I trudge to the kitchen, open the valve on the green propane canister and light the stove with a wooden kitchen match. Nothing happens in my world before coffee. Cup in hand, I turn on the ipod and head out to the deck to ease into the day. Mornings are mostly clear and cloudless up here, with a pale blue mist that cloaks the mountains and settles into their folds. This morning, a single deer is grazing at the treeline about 50 yards from the cabin, popping up her head and twirling her big ears every 10 seconds. You gotta be alert if you’re a prey item up here.

After staring at the mountains over two cups of coffee, I fill the kettle to heat up water for the shower. It’s basically a thick plastic bag with a tube and a nozzle that I hang from a nail on the side of the cabin. I pour in a couple of kettles of hot water to top off the bag, hoist it up on a rope and shower in the open air (the deer, for the record, aren’t the least interested in this). It’s a little bit of heaven. Unless the bag empties while I’m covered with suds in the chilly morning air. That kind of sucks.

I’m easing into mountain time. The first four days in Pagosa were a little chaotic thanks to the daily burst of thunderstorms, which set off dozens of little spot fires all over the mountains.
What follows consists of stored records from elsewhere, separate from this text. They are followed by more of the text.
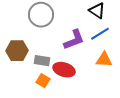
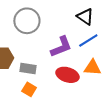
red ellipse: (64, 70) -> (67, 75), moved

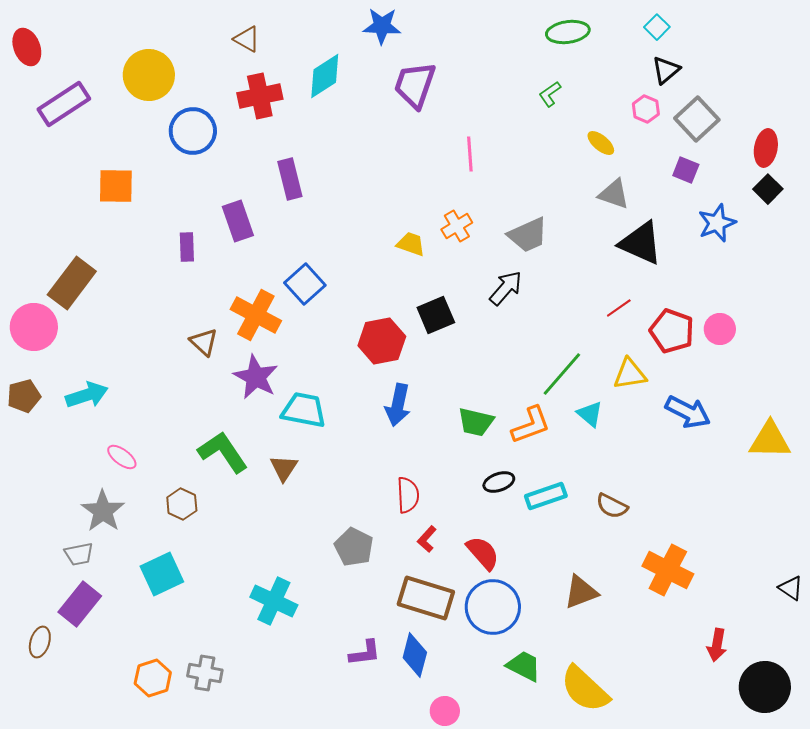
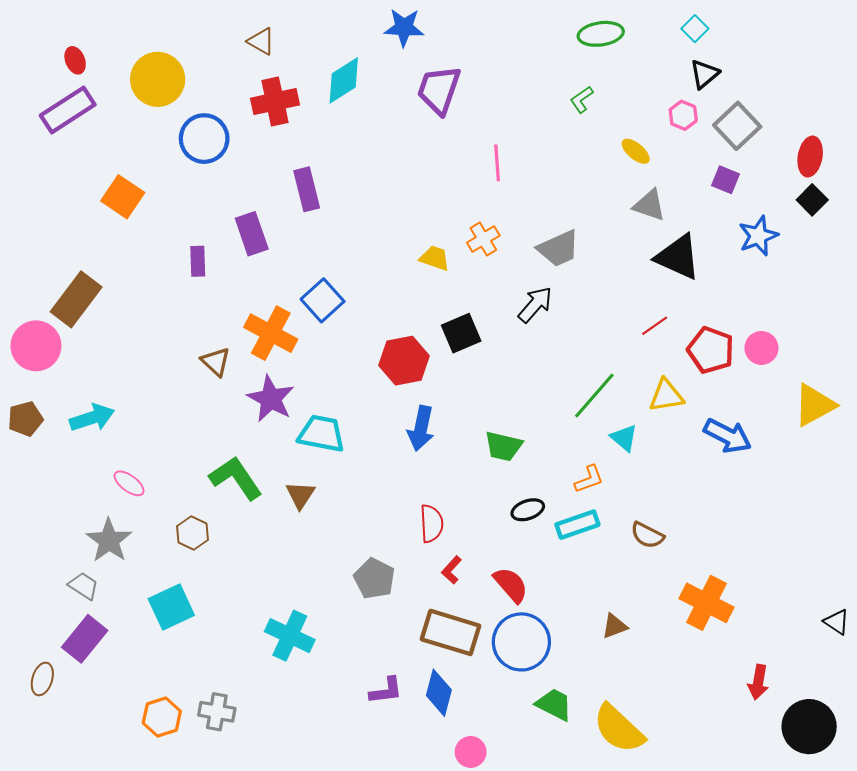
red ellipse: (27, 47) -> (75, 60), moved, size x0.7
orange square: (116, 186) -> (123, 197), turned 33
orange L-shape: (531, 425) -> (589, 479), moved, size x0.7
yellow triangle: (770, 440) -> (814, 405), moved, turned -30
gray trapezoid: (79, 554) -> (84, 586), turned -136
brown triangle: (581, 592) -> (614, 626), size x0.7

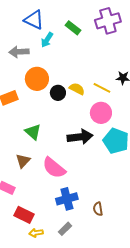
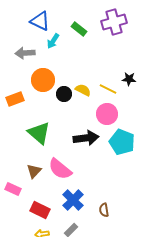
green triangle: (33, 132) -> (39, 133), size x1.4
brown triangle: (23, 161) -> (34, 171), moved
blue cross: (67, 199) -> (73, 200), turned -30
red rectangle: (24, 215) -> (40, 210), moved

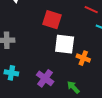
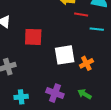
red square: (52, 20) -> (33, 37), moved
orange cross: (83, 58) -> (86, 63), turned -32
It’s been so wet that wildfire isn’t a major risk, but getting struck by lightning at 8,500 feet…

The storms were bad enough that my friend Larry – a retired American-Statesman photographer who moved to Pagosa with his wife a few years back – messaged me: it’s pretty rough out there, do you want to come over here? After that first epic night in the cabin (see my previous post) I spent more time in the condo and the local coffee shops than I did on the mountain, waiting for the storms to let up.

Yesterday the weather broke. Blue skies. I packed up, exchanged a last round of texts with a friend while I still had a cell signal, hit the grocery store for supplies and drove back up the mountain.

It’s a 20-minute drive, but it feels like going back a hundred years in time. About the only thing separating the cabin from the 19th century is electricity. Electricity is good. Electricity means a fridge and a microwave and plugs for the laptop and the ipod and the cell phone.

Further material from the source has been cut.